In altre parole, una volta ancora, è la vergogna prometeica che si manifesta. Quelle donne si sentivano «curate» solo quando erano portate a «rinnegare la loro precedente vita organica», cioè quando davano «l’impressione di essere fabbricate». Uno standard che Anders vedeva replicato in ogni aspetto del corpo: per i capelli, le gambe, per l’espressione del viso. «Perché oggi - conclude il filosofo tedesco non è il corpo svestito a essere considerato «nudo», bensì quello non lavorato, quel corpo che non contiene elementi di cose né indizi di una riduzione a cosa. E ci si vergogna di questo corpo «nudo» in senso nuovo, anche quand’è coperto, molto di più del corpo «nudo» in senso tradizionale, purché si sia riusciti a ridurlo a cosa in modo soddisfacente. Qualsiasi spiaggia, non solo qualsiasi spiaggia alla moda, lo dimostra».
Giudizi e concetti estremi. Ma questo era Günther Anders: un pensatore radicale, apocalittico, da tempi ultimi. Per tornare, più modestamente, al boom dei ritocchini tra i giovanissimi, forse anche in questo frangente è all'opera quel sentimento di vergogna prometeica che porta - perlopiù in maniera inconscia, irriflessa - a ritenere non all'altezza un corpo «non ritoccato» (non lavorato appunto), giudicato non abbastanza «performante»?
E se avesse ragione lui?
Ci muoviamo in un campo fluido, in tutti i sensi, difficile dare giudizi trancianti. Ma certo Anders fa pensare: e se avesse ragione lui? E se tutta questa antipatia per ciò che è «naturale» derivasse proprio da questa vergogna di essere nati? «Natura», tanto per dirne una, deriva dal latino natus, participio passato di nasci, nascere.

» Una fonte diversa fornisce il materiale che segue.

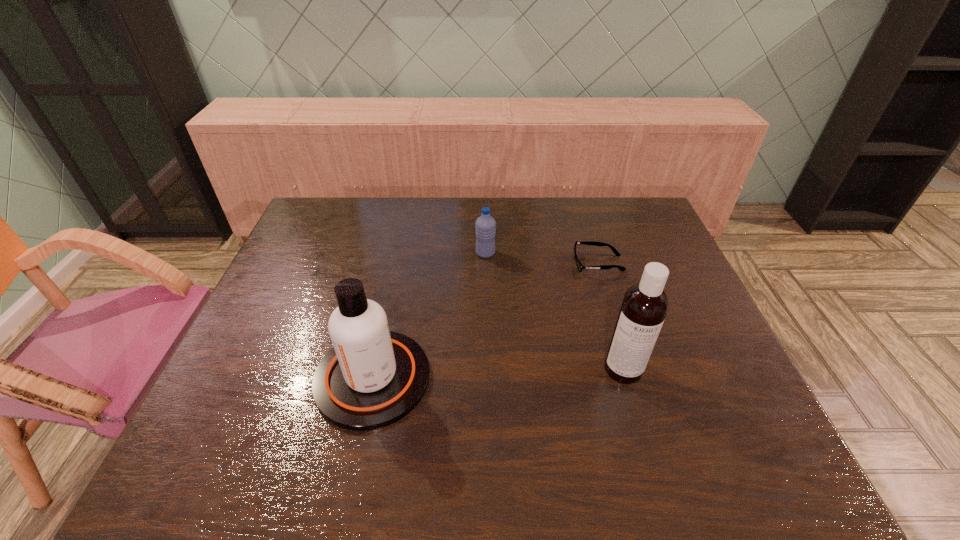 Image resolution: width=960 pixels, height=540 pixels. Find the location of `dishwasher detergent`. dishwasher detergent is located at coordinates (645, 305).

This screenshot has height=540, width=960. What are the coordinates of `cleansing agent` in the screenshot? It's located at (372, 377).

Where is `water bottle`? The image size is (960, 540). water bottle is located at coordinates (485, 227).

Where is `the second shortest object`? the second shortest object is located at coordinates (485, 227).

At what (x,y) coordinates should I click in order to perform the action: click on the shortest object. Please return your answer as a coordinate pair (x, y). The width and height of the screenshot is (960, 540). Looking at the image, I should click on (580, 267).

Una cosa però è certa. Se ha ragione Anders, hanno torto i fustigatori dei costumi giovanili e della decadenza dei tempi. Perché ritoccandosi per avere il «look instagram» i ragazzi di oggi non fanno nulla di sostanzialmente diverso rispetto a quelli – i loro genitori o magari anche i loro nonni – che prima di loro si ritoccavano per coprire i segni dell’età avanzante. Se devo vergognarmi dell’età che ho – cioè del naturale degrado fisico di un organismo che nasce, vive e muore – perché non devo vergognarmi direttamente del fatto che sono un essere organico, deperibile, fatto di carne vulnerabile? E dunque «imperfetto»?
All'opera, oggi come ieri, è sempre la vergogna prometeica. Soltanto declinata secondo tappe progressive. Work in progress dunque. Ma non è - va detto - un buon progresso per l'uomo.